Nelson Cunha endurece discurso contra ocupações ilegais: “Estado social é para quem realmente precisa”

Nelson Cunha endurece discurso contra ocupações ilegais: “Estado social é para quem realmente precisa”

Presidente da Câmara do Entroncamento reage com firmeza aos desacatos registados nos Paços do Concelho após cortes de água e luz em habitações municipais ocupadas irregularmente. Autarca diz que não terá receio de agir contra abusos e defende que a habitação pública tem de servir quem cumpre as regras e está verdadeiramente em situação de necessidade.

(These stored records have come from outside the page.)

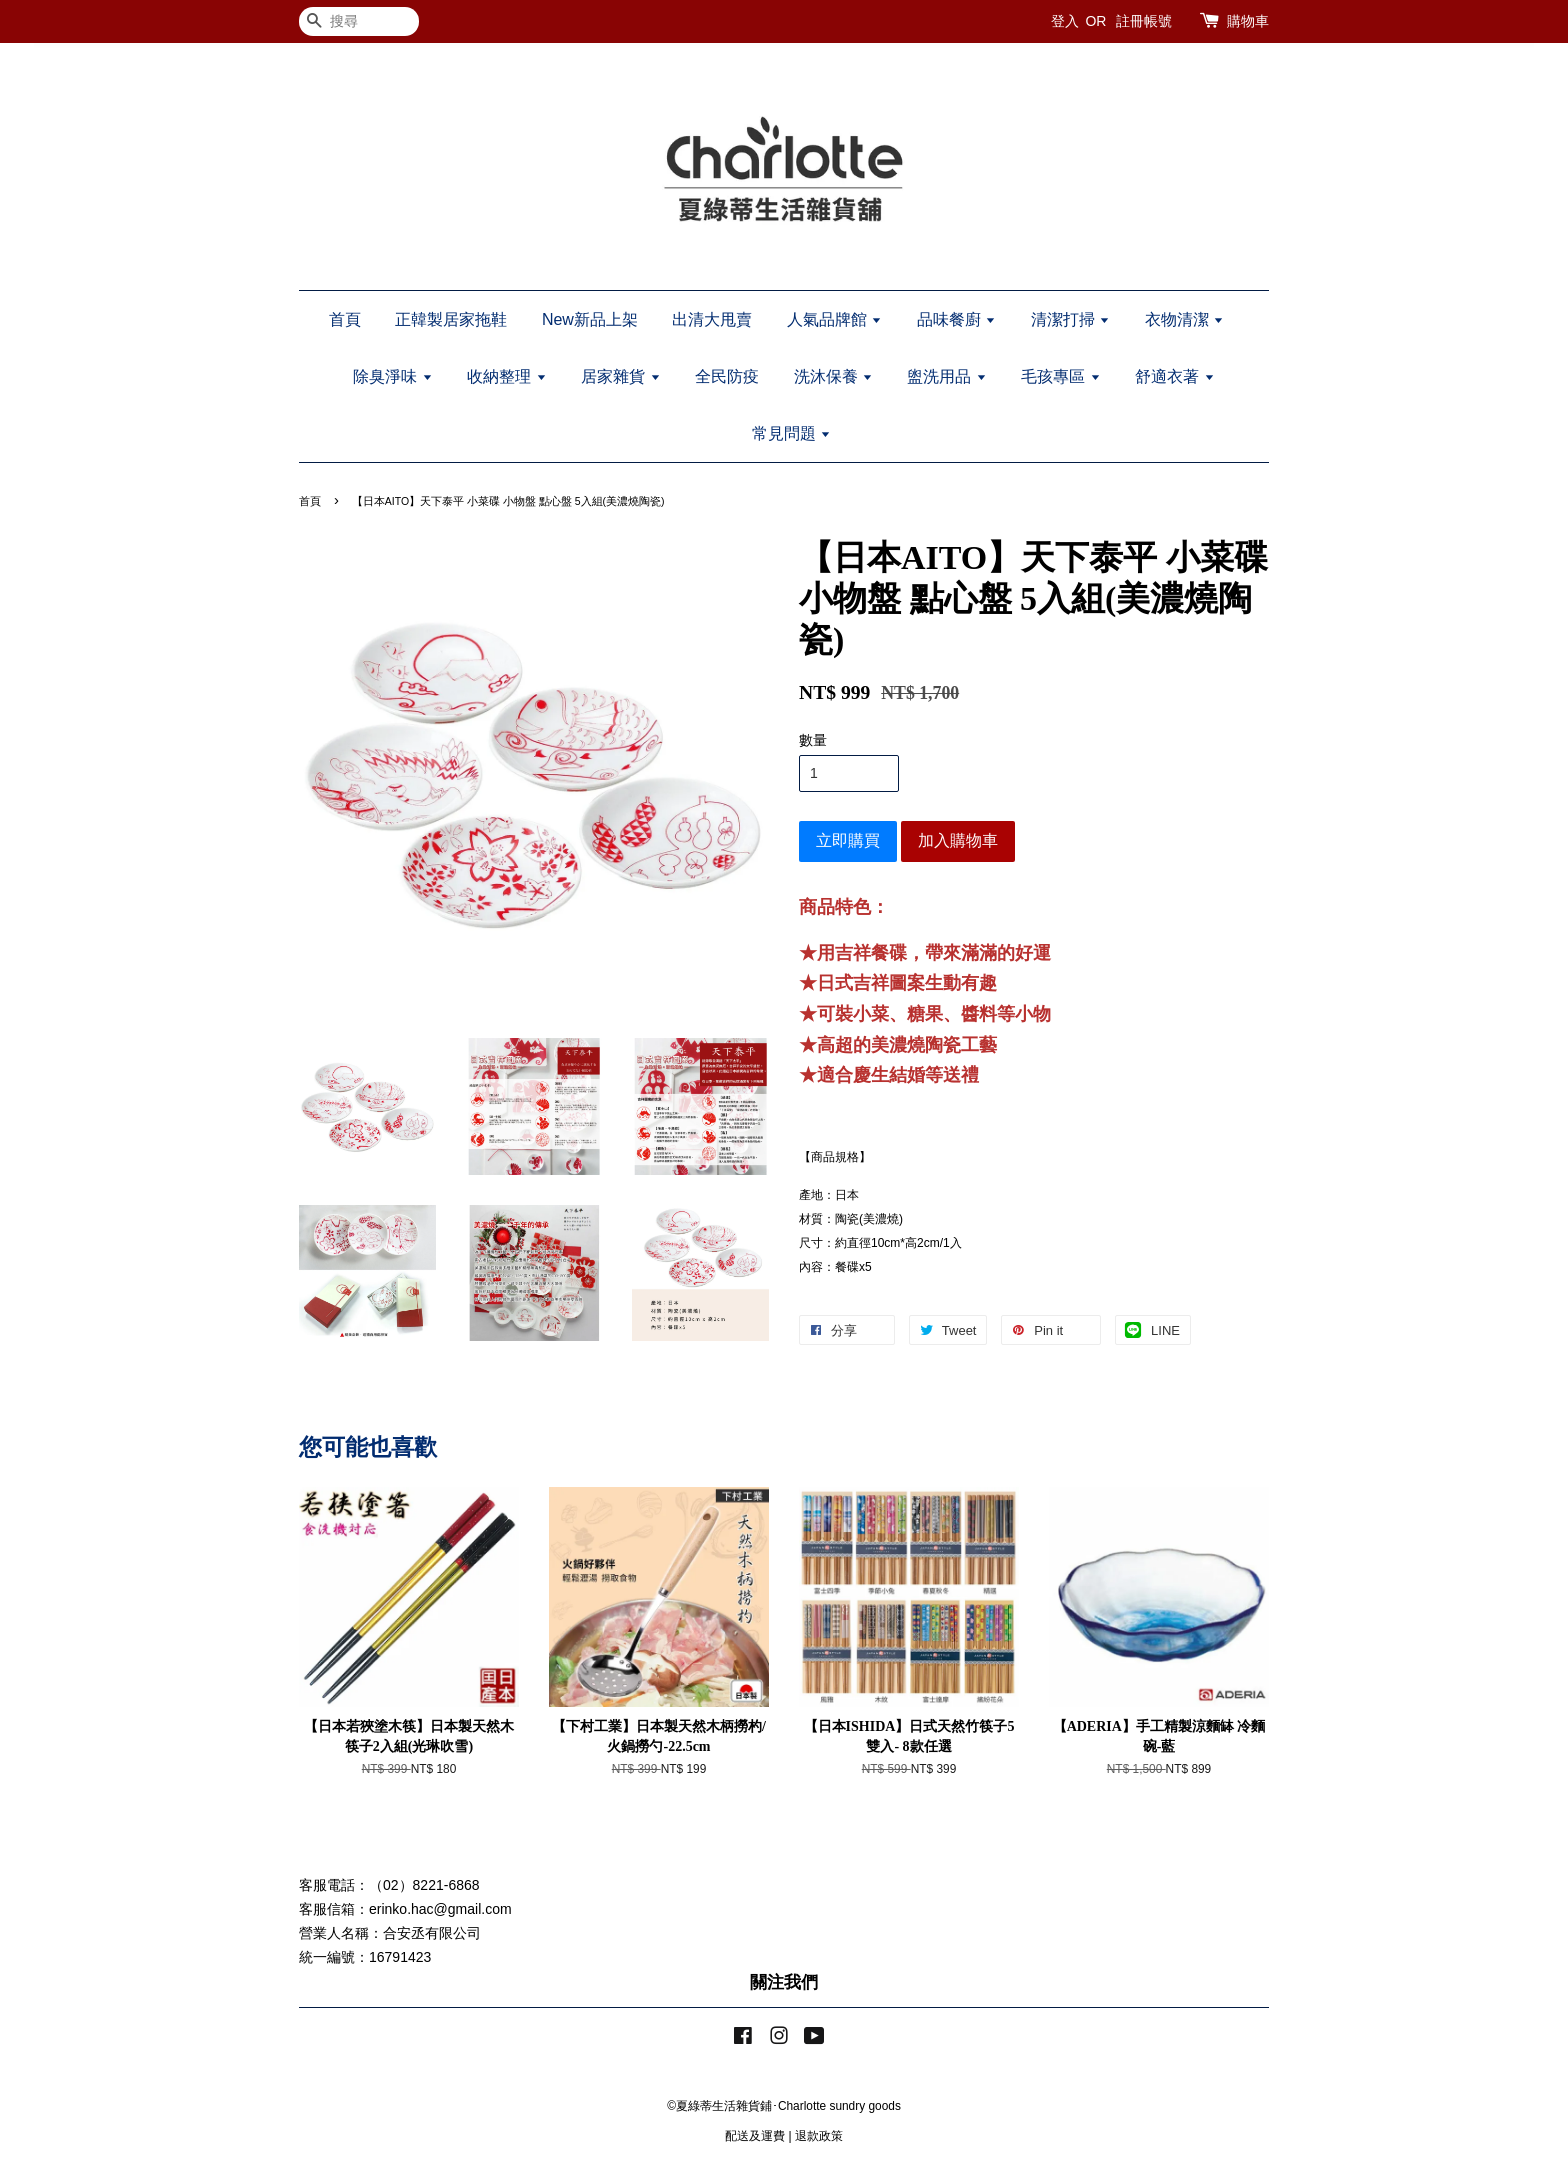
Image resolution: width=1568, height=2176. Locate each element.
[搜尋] (359, 21)
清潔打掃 (1070, 319)
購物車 (1248, 21)
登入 (1065, 21)
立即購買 (848, 840)
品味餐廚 (956, 319)
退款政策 (819, 2136)
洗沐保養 (833, 376)
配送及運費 (755, 2136)
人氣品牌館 (834, 319)
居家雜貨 (620, 376)
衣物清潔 (1184, 319)
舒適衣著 (1174, 376)
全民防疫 (727, 376)
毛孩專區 (1060, 376)
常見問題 (791, 433)
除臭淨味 (392, 376)
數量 (813, 740)
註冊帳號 (1144, 21)
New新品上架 (590, 319)
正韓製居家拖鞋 (451, 319)
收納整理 (506, 376)
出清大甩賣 (712, 319)
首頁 (345, 319)
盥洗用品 (946, 376)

O presidente da Câmara Municipal do Entroncamento, Nelson Cunha, subiu o tom na resposta às situações de ocupação irregular de habitação municipal e aos desacatos registados nos Paços do Concelho na sequência de cortes de água e electricidade efectuados pela autarquia. Em reacção à notícia de O MIRANTE, o autarca deixou uma mensagem política clara: “Nunca terei receio de agir com firmeza contra abusos de quem quer que seja. A subsídio-dependência e a habitação-dependência têm de acabar! Estado social é para quem realmente precisa!”.
A declaração surge depois de um grupo de pessoas se ter deslocado à Câmara do Entroncamento para contestar os cortes de água e luz em casas municipais que, segundo a autarquia, estavam ocupadas de forma irregular. A situação terá provocado perturbações no edifício municipal, com insultos, intimidações e ameaças dirigidas a uma funcionária que se encontrava ao serviço. A PSP foi chamada, mas quando chegou ao local os elementos da comunidade já se tinham ausentado.
Nelson Cunha procura marcar uma linha de separação entre a defesa do Estado social e aquilo que considera serem abusos sobre recursos públicos. A habitação municipal, sustenta a autarquia, não pode ser apropriada à margem das regras, sobretudo quando há famílias inscritas e a aguardar resposta pelos canais legais. O município tem defendido que a gestão do parque habitacional público deve obedecer a critérios de justiça, transparência e responsabilidade. O caso volta a colocar no centro do debate local a pressão sobre a habitação social, mas também a autoridade do município perante situações que considera ilegais. A intervenção camarária, realizada com apoio da PSP e da Junta de Freguesia de Nossa Senhora de Fátima, incluiu cortes de fornecimento em casos sinalizados como irregulares, medida que desencadeou a contestação.
As situações de ocupações e construções ilegais já tinham sido levantadas em reuniões de câmara, nomeadamente na Rua da Juventude, onde moradores se queixaram de desconforto e de problemas associados ao contexto habitacional. O caso deverá continuar a ser acompanhado pelos serviços municipais e jurídicos da autarquia.